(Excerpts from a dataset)

* * * * *

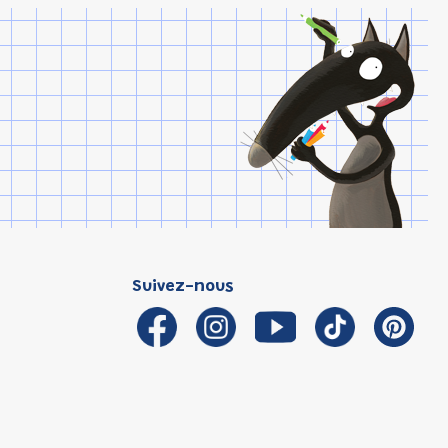
Suivez-nous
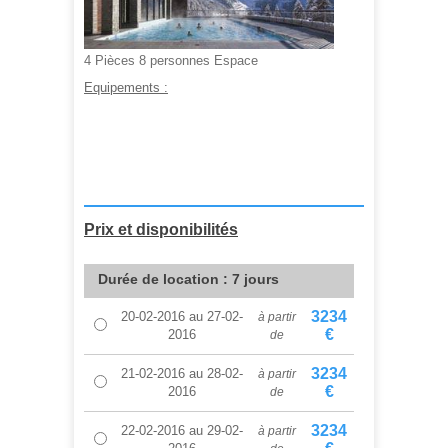
4 Pièces 8 personnes Espace
Equipements :
A partir de :
1 590,00 €
Prix et disponibilités
Durée de location : 7 jours
3234
20-02-2016
au
27-02-
à partir
€
2016
de
3234
21-02-2016
au
28-02-
à partir
€
2016
de
3234
22-02-2016
au
29-02-
à partir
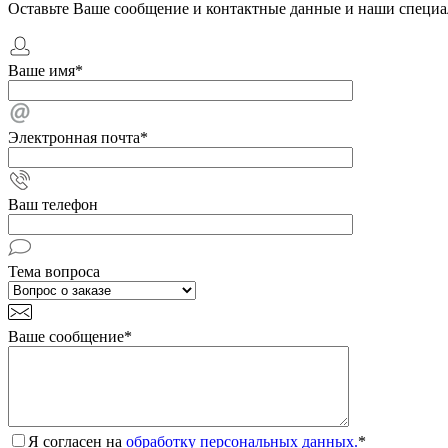
Оставьте Ваше сообщение и контактные данные и наши специа
Ваше имя
*
Электронная почта
*
Ваш телефон
Тема вопроса
Ваше сообщение
*
Я согласен на
обработку персональных данных.
*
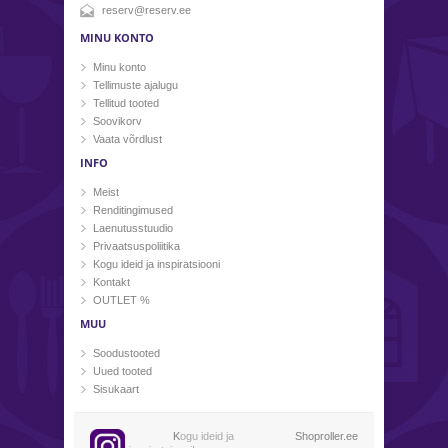
reserv@reserv.ee
MINU KONTO
Minu konto
Tellimuste ajalugu
Tellitud tooted
Soovikorv
Vaata võrdlust
INFO
Meist
Renditingimused
Laenutusstuudio
Privaatsuspoliitika
Kogu ideid ja inspiratsiooni
Kontakt
OUTLET %
MUU
Soodustooted
Uued tooted
Sisukaart
K
ogu ideid ja
Shoproller.ee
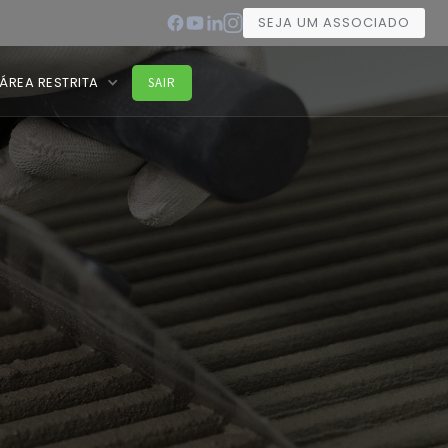
SEJA UM ASSOCIADO
ÁREA RESTRITA
SAIR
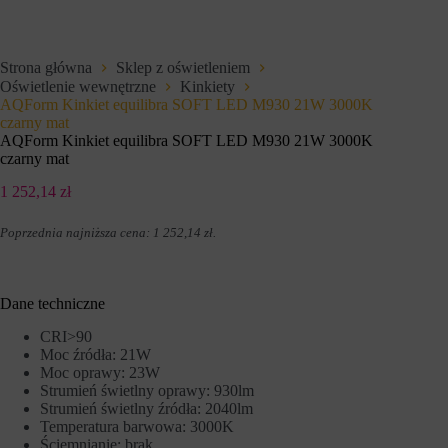
e
i
t
u
o
p
w
r
Strona główna
Sklep z oświetleniem
e
z
Oświetlenie wewnętrzne
Kinkiety
j
e
,
AQForm Kinkiet equilibra SOFT LED M930 21W 3000K
z
u
w
czarny mat
m
i
AQForm Kinkiet equilibra SOFT LED M930 21W 3000K
o
t
czarny mat
ż
r
l
y
1 252,14
zł
i
n
w
y
i
Poprzednia najniższa cena:
1 252,14
zł
.
i
a
n
j
t
ą
e
c
r
Dane techniczne
p
n
o
e
CRI>90
d
t
Moc źródła: 21W
s
o
Moc oprawy: 23W
t
w
Strumień świetlny oprawy: 930lm
a
e
Strumień świetlny źródła: 2040lm
w
w
o
Temperatura barwowa: 3000K
c
w
e
Ściemnianie: brak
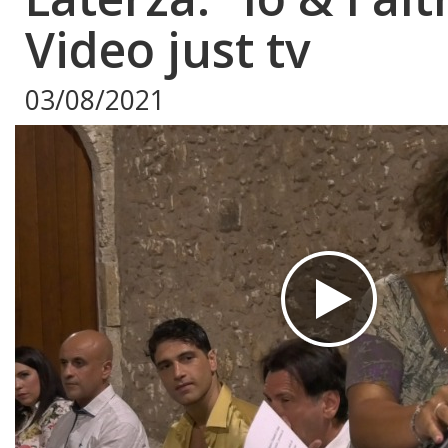
Video just tv
03/08/2021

* * * * *

• WHAT TO DO: Across the records above, how many lines does the word "Ваше" appear on? Reply with the number only.

• RESPONSE TO THE EXERCISE: 3